To the solid rock of human dignity
Like many countries, America is at a cross-road. And our choice turns on our commitment to dignity.
Dignity stands for the simple and intuitive idea that every human being has inherent and equal worth. For Martin Luther King, dignity embodied an aspiration: “The dignity of the individual will flourish when the decisions concerning his life are in his own hands, when he has the means to seek self-improvement,” he said in a speech to the Southern Christian Leadership Conference in 1967.
Today, it’s not just a dream. It’s the law. Courts around the world are taking this idea and turning it into an actionable right – a right to secure the very values that King identified. Courts have said that every person has an equal right to fully and freely develop their personality; to be treated with dignity by others, no matter what; and to live with a certain level of comfort, worthy of a human being (or, as the Germans say, “Menschenwürde.”).

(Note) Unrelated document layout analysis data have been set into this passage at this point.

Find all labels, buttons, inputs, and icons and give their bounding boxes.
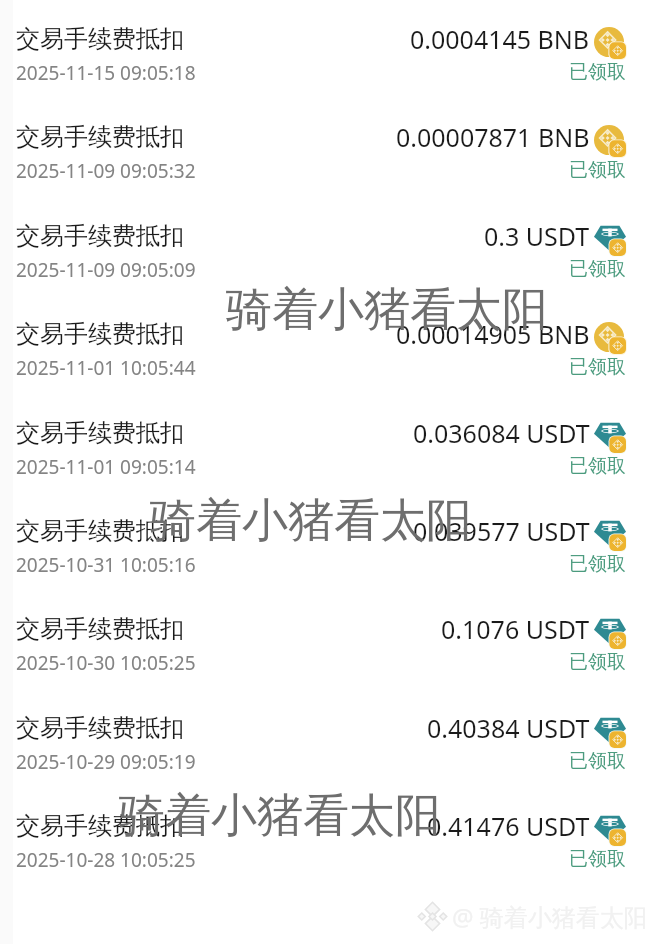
button[interactable]: 交易手续费抵扣	[0, 394, 652, 492]
staticText: 0.41476 USDT	[427, 809, 590, 843]
staticText: 已领取	[569, 847, 626, 871]
other: BNB	[594, 125, 626, 157]
other: BNB	[594, 322, 626, 354]
staticText: 2025-10-30 10:05:25	[16, 650, 196, 676]
staticText: 交易手续费抵扣	[16, 713, 184, 743]
staticText: 0.0004145 BNB	[410, 22, 590, 56]
other: USDT	[594, 617, 626, 649]
staticText: 0.40384 USDT	[427, 711, 590, 745]
staticText: 2025-11-15 09:05:18	[16, 60, 196, 86]
staticText: 交易手续费抵扣	[16, 516, 184, 546]
staticText: 交易手续费抵扣	[16, 319, 184, 349]
button[interactable]: 交易手续费抵扣	[0, 492, 652, 590]
button[interactable]: 交易手续费抵扣	[0, 295, 652, 393]
button[interactable]: 交易手续费抵扣	[0, 689, 652, 787]
other: USDT	[594, 716, 626, 748]
other: USDT	[594, 421, 626, 453]
staticText: 已领取	[569, 60, 626, 84]
other: BNB	[594, 27, 626, 59]
staticText: 2025-11-01 10:05:44	[16, 355, 196, 381]
staticText: 已领取	[569, 257, 626, 281]
staticText: 0.00014905 BNB	[396, 317, 590, 351]
staticText: 0.00007871 BNB	[396, 120, 590, 154]
staticText: 已领取	[569, 355, 626, 379]
staticText: 已领取	[569, 749, 626, 773]
button[interactable]: 交易手续费抵扣	[0, 197, 652, 295]
other: USDT	[594, 519, 626, 551]
staticText: 骑着小猪看太阳	[150, 492, 472, 550]
staticText: 交易手续费抵扣	[16, 811, 184, 841]
button[interactable]: 交易手续费抵扣	[0, 98, 652, 196]
other: USDT	[594, 814, 626, 846]
staticText: 2025-11-09 09:05:32	[16, 158, 196, 184]
other: USDT	[594, 224, 626, 256]
staticText: 0.1076 USDT	[441, 612, 590, 646]
staticText: 2025-10-28 10:05:25	[16, 847, 196, 873]
staticText: 2025-10-29 09:05:19	[16, 749, 196, 775]
button[interactable]: 交易手续费抵扣	[0, 590, 652, 688]
button[interactable]: 交易手续费抵扣	[0, 0, 652, 98]
staticText: 交易手续费抵扣	[16, 221, 184, 251]
staticText: 已领取	[569, 158, 626, 182]
staticText: 2025-11-01 09:05:14	[16, 454, 196, 480]
staticText: 0.036084 USDT	[413, 416, 590, 450]
staticText: 交易手续费抵扣	[16, 122, 184, 152]
staticText: 2025-11-09 09:05:09	[16, 257, 196, 283]
staticText: 交易手续费抵扣	[16, 24, 184, 54]
staticText: 0.039577 USDT	[413, 514, 590, 548]
staticText: 已领取	[569, 552, 626, 576]
staticText: 交易手续费抵扣	[16, 418, 184, 448]
staticText: 交易手续费抵扣	[16, 614, 184, 644]
staticText: 0.3 USDT	[484, 219, 590, 253]
staticText: 2025-10-31 10:05:16	[16, 552, 196, 578]
staticText: 已领取	[569, 650, 626, 674]
staticText: 骑着小猪看太阳	[226, 281, 548, 339]
staticText: @ 骑着小猪看太阳	[452, 900, 648, 933]
button[interactable]: 交易手续费抵扣	[0, 787, 652, 885]
staticText: 骑着小猪看太阳	[119, 787, 441, 845]
staticText: 已领取	[569, 454, 626, 478]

By focusing on dignity, these courts are redefining the relationship between people and government. They are prohibiting governments from doing things that limit or diminish human dignity – whether it’s suppressing freedom of speech or freedom of association or mistreating people who are in prison, or banning certain forms of health care. At the same time, courts are imposing certain affirmative obligations on governments: they are requiring governments to ensure that every person has access to adequate food and clean water, to provide a good education to all children, to punish physical violence, and to take into account the environmental and climate impacts of government policies, among other things. The threats to dignity are diverse and, in all kinds of ways, courts are trying to make sure that government action and inaction protect and promote people’s ability to live with dignity and flourish.
But protection of dignity isn’t just the responsibility of the courts. It’s the responsibility of each of us. By definition, no one can secure our dignity but ourselves: if someone else is defining our dignity for us, then the decisions concerning our own lives aren’t really in our own hands. All government policies have some effect, so the question for citizens of any nation that calls itself a democracy is whether we, the people choose policies that enhance the dignity of all, or that diminish or sacrifice the dignity of some.
On January 20, 2025, America stands at a cross-road. Some Americans are celebrating the national holiday created to honor Martin Luther King, who devoted his life to securing the recognition of dignity of millions of African Americans. Some Americans will be watching the inauguration of the next President of the United States.
Why dignity? Why now? Because as Martin Luther King said from the Birmingham Jail, “Now is the time to make real the promise of democracy and transform our pending national elegy into a creative psalm of brotherhood. Now is the time to lift our national policy from the quicksand of racial injustice to the solid rock of human dignity.”